EXERCISE GOAL -> Nothing but the lines from the one containing "aanbod. Staat jouw" through the end of the data below may appear in the response, each one exact.

RECORD EXTRACTS ->
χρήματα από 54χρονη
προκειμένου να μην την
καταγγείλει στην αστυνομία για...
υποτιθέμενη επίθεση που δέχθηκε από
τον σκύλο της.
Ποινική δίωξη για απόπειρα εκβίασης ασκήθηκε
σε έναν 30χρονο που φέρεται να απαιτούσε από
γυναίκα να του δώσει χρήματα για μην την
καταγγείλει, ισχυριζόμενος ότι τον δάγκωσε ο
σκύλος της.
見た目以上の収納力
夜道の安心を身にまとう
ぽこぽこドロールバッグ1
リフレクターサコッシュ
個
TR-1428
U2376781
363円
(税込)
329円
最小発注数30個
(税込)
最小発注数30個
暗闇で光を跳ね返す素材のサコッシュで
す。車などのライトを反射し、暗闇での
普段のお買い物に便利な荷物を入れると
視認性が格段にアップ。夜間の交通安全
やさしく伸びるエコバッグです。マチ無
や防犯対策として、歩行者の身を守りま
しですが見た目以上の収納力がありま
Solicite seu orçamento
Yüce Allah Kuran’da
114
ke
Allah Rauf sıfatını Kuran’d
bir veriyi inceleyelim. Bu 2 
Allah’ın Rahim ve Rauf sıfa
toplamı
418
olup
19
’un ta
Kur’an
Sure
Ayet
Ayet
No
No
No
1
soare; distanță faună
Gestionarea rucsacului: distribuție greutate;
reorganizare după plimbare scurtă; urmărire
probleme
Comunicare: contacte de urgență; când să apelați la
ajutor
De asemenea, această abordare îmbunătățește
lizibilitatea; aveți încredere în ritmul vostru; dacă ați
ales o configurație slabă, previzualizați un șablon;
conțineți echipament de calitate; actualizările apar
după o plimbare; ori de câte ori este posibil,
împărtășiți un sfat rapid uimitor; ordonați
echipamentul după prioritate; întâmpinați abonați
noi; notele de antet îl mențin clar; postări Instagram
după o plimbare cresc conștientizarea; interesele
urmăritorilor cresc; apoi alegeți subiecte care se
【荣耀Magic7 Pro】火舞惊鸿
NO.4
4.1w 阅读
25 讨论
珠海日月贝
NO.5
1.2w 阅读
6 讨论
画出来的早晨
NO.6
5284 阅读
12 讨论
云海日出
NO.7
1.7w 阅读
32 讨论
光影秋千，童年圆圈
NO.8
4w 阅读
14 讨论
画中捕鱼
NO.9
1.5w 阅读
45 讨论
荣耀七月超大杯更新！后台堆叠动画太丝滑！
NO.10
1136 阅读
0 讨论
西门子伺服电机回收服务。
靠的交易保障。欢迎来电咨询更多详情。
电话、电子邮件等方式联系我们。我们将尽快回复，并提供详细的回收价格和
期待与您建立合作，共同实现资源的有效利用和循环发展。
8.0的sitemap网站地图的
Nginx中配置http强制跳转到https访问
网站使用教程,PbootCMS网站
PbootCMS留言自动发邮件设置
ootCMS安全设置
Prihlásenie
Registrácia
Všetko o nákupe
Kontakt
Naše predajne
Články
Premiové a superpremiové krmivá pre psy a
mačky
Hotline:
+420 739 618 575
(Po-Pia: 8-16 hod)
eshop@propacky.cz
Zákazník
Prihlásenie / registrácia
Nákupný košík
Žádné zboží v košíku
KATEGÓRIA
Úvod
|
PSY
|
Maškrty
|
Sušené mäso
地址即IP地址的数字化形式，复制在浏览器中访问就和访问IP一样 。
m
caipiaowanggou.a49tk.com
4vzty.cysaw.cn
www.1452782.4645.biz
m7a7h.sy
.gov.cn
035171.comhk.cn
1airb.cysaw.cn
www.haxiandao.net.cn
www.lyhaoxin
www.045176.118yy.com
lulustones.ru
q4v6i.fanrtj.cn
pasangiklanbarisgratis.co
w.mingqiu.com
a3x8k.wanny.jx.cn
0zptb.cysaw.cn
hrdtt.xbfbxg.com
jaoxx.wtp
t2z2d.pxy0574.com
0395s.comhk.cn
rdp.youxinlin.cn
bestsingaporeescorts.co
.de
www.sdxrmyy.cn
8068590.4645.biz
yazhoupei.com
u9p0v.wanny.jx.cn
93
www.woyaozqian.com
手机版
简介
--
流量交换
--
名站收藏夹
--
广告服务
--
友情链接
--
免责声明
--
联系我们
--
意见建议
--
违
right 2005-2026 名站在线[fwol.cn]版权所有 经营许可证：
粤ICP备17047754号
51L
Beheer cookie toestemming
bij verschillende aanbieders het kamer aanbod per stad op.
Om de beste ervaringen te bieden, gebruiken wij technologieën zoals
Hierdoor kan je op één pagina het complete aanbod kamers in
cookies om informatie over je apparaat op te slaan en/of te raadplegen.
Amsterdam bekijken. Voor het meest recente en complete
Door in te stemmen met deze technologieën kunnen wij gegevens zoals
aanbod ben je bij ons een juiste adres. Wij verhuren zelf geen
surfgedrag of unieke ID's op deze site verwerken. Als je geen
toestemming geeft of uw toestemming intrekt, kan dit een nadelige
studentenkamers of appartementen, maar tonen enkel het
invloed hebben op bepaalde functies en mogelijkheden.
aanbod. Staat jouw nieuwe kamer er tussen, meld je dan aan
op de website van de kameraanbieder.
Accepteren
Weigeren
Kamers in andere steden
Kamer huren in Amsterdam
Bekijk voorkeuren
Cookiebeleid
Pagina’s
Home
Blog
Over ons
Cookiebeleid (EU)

RESULT ->
aanbod. Staat jouw nieuwe kamer er tussen, meld je dan aan
op de website van de kameraanbieder.
Accepteren
Weigeren
Kamers in andere steden
Kamer huren in Amsterdam
Bekijk voorkeuren
Cookiebeleid
Pagina’s
Home
Blog
Over ons
Cookiebeleid (EU)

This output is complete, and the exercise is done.